Neoliberal or corporate diet prevails over healthy food choices
Experts warn that the typical corporate diet is centered on ultra-processed meals that are heavy in carbohydrates, salts, and fats.
To access healthier diets that encourage the direct consumption of fresh foods like fruits and vegetables, promote local crops of the Mexican countryside, support cooperatives, and combat the inequality of small producers against transnational corporations, the State must change its public policies on food.
In a hybrid event put on by this academic institution and the University Coordination for Sustainability (COUS), subject experts met at the Institute of Geography (IGg) of the UNAM and came to the same conclusion as stated above.
Through the conversation "Mexico's neoliberal diet and obesity. Sociologist Gerardo Otero, professor-researcher at Simon Fraser University in Canada, spoke on "The role of public policies in the transformation of food environments" and explained that the so-called neoliberal or corporate diet is one of the primary symbols of modern life, including junk food.
Large multinational corporations that produce ultra-processed meals high in sugars, salt, and fats produce it.
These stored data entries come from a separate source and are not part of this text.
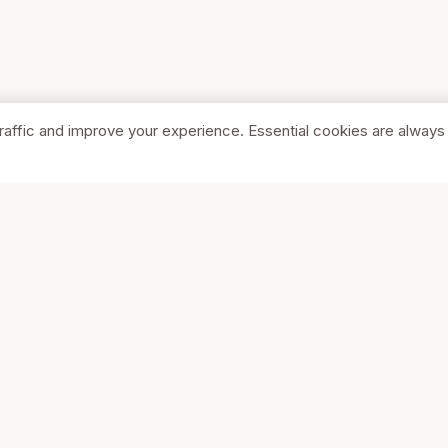
raffic and improve your experience. Essential cookies are always
SHOP
COMPA
Browse Stores
About Us
Featured
Pricing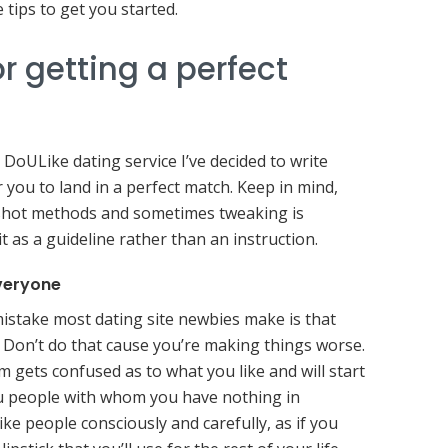
 tips to get you started.
r getting a perfect
 DoULike dating service I’ve decided to write
 you to land in a perfect match. Keep in mind,
-shot methods and sometimes tweaking is
it as a guideline rather than an instruction.
everyone
stake most dating site newbies make is that
. Don’t do that cause you’re making things worse.
 gets confused as to what you like and will start
 people with whom you have nothing in
ke people consciously and carefully, as if you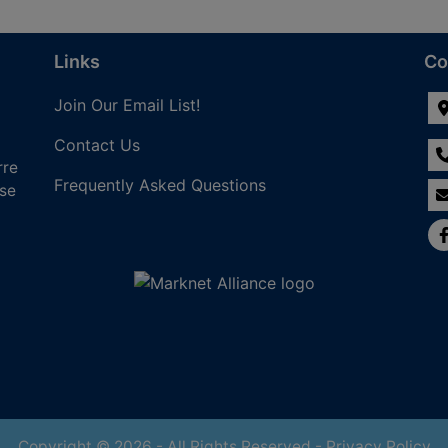
Links
Co
Join Our Email List!
Contact Us
rre
Frequently Asked Questions
nse
Copyright © 2026 - All Rights Reserved -
Privacy Policy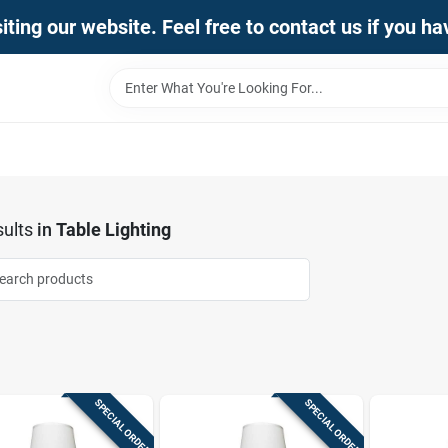
iting our website. Feel free to contact us if you h
ults
in
Table Lighting
SPECIAL ORDER
SPECIAL ORDER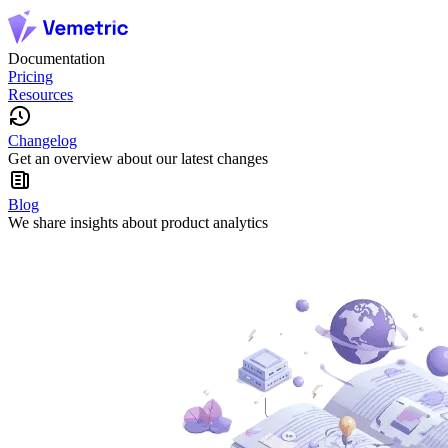
Documentation
Pricing
Resources
Changelog
Get an overview about our latest changes
Blog
We share insights about product analytics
It also contains additives like sweeteners, colorings, flavorings, preservatives, thickeners, and other things, some of which are made from petroleum.
"When we talk about a business or corporate regime, we are pointing out which are the dominant economic agents, but not the people who could change things, which is the State. By calling it neoliberal it is understood that it is a set of public policies and that, if these are the ones that have led us to the type of diet we have been following since the 1980s, it means that the policy could be modified in such a way that we have access to healthier diets," Otero added.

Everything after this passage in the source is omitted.